この人に聞く/ナブコシステム社長・山村望氏/11月に設立60周年

 ◇周囲化から存続を望まれる会社に
 自動ドア国内シェアナンバーワンを誇るナブテスコの東日本地区販売会社として設立され、11月に60周年を迎えるナブコシステム。ナブテスコとの強い結束力を武器にさらなるシェアの拡大を目指す一方で、経営を支える人材育成にも力を注ぐ。「周囲に存続してほしいと思われることが重要」という山村望社長に今後の経営方針を聞いた。
 --設立60周年を迎える。
 「当社と西日本地区担当のナブコドア、九州地区担当のオリエント産業の3社が強力な販売ネットワークを作り上げ、成長してきた。今ではすべての都道府県に販売・施工・メンテナンス機能がそろっている。これはこの業界でナブコグループだけ。ナブコがやっているのは、ただひたすら通行者、歩行者の安全を守ること。ナブテスコとグループ会社が意見を交わしながら改善を積み重ねてより良い商品を生み出し、製販一体でさらなる業績アップとニーズの確保を目指す」
 --経営状況は。
 「業績は良好だ。特に東北地区の売り上げがここ数年で伸びている。全国自動ドア協会によると、東北地区での当社のシェアは2013年の49・2%から16年には57・4%にまで上昇した。これからもシェアを伸ばし続けるためには、製品を売った後のフォローアップを綿密にすることだと思う」
 --今後の経営方針は。
 「コアビジネスの自動ドアの売り上げをさらに伸ばしていかなければならないというのが大前提。だがシェアをいきなり伸ばそうとすると、クオリティーが下がってしまう。まずは人員確保に努める。目標は大き過ぎず、常に101%を目指す」
 「2020年は意識している。今後予想される東京五輪や首都圏の再開発需要に対応し、さらなる品質の向上と事業の拡大を図るため、今年4月に子会社の新工場とショールームを建設し、生産力を旧工場の2倍ほどに増強した。さらに、現在830人ほどの社員数を20年には860人へと徐々に増やし、施工体制と生産体制の効率化も図る。長年東京に拠点を置いている企業として特に心血を注がなければいけないプロジェクトだと感じている」
 --目指す会社像は。
 「単に売り上げが伸びればよいわけではなく、数が出ていればリーディングカンパニーというわけでもない。企業として社会人の育成がしっかりできているか、周囲から存続してほしいと思われるかが重要だ。経営方針にある『感動をもたらす社員を育成する』を実践していきたい」
 「そういった社員を育成するために、『基本的なことをしっかりやり続ける』ということを徹底する。
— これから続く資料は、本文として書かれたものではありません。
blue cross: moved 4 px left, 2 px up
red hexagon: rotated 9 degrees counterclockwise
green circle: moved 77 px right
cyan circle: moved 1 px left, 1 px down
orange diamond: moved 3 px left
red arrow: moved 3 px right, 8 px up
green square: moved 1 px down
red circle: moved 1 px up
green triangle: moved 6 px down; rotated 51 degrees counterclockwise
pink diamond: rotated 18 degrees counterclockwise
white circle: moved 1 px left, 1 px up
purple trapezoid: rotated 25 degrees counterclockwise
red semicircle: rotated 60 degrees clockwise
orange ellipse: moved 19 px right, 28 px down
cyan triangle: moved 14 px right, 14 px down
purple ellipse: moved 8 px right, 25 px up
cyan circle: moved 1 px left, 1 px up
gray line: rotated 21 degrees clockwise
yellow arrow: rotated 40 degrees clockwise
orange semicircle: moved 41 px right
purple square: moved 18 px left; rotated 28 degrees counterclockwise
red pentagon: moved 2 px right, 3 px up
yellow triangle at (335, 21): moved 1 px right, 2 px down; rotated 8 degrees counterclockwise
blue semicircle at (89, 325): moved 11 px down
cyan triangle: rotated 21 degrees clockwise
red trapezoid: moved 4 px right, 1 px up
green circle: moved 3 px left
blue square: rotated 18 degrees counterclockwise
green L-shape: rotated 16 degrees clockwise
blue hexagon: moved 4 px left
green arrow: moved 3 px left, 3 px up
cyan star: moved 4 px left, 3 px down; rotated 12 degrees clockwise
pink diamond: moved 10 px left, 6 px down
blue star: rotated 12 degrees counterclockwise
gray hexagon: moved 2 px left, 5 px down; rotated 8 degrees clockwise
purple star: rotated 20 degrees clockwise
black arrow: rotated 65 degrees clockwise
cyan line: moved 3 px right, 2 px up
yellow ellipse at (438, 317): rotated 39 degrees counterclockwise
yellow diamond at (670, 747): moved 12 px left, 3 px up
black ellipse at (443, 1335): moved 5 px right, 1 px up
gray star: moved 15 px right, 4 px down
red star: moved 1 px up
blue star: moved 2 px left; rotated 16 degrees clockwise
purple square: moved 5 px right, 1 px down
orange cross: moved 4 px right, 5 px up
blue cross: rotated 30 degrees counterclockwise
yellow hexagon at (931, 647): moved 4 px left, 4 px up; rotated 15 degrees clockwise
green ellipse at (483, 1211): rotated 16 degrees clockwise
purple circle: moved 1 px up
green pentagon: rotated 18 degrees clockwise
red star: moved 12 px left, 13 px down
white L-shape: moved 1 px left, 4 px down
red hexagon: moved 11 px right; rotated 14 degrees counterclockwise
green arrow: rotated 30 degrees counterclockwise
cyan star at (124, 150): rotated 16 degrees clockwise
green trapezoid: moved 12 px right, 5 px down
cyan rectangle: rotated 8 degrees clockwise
画期的な変化はリスクを伴うことが多い劇薬のようなもの。社員一人一人がやるべきことをひたすら続けることが重要で、そうすれば会社全体の質もおのずと上がっていく。そのことを社員に伝えていきたい。小さなことの繰り返しで一見変化が無いように見えるが、何年もたてば大きく変化しているというようにしたい」。(やまむら・のぞむ)

(日刊建設工業新聞様より引用)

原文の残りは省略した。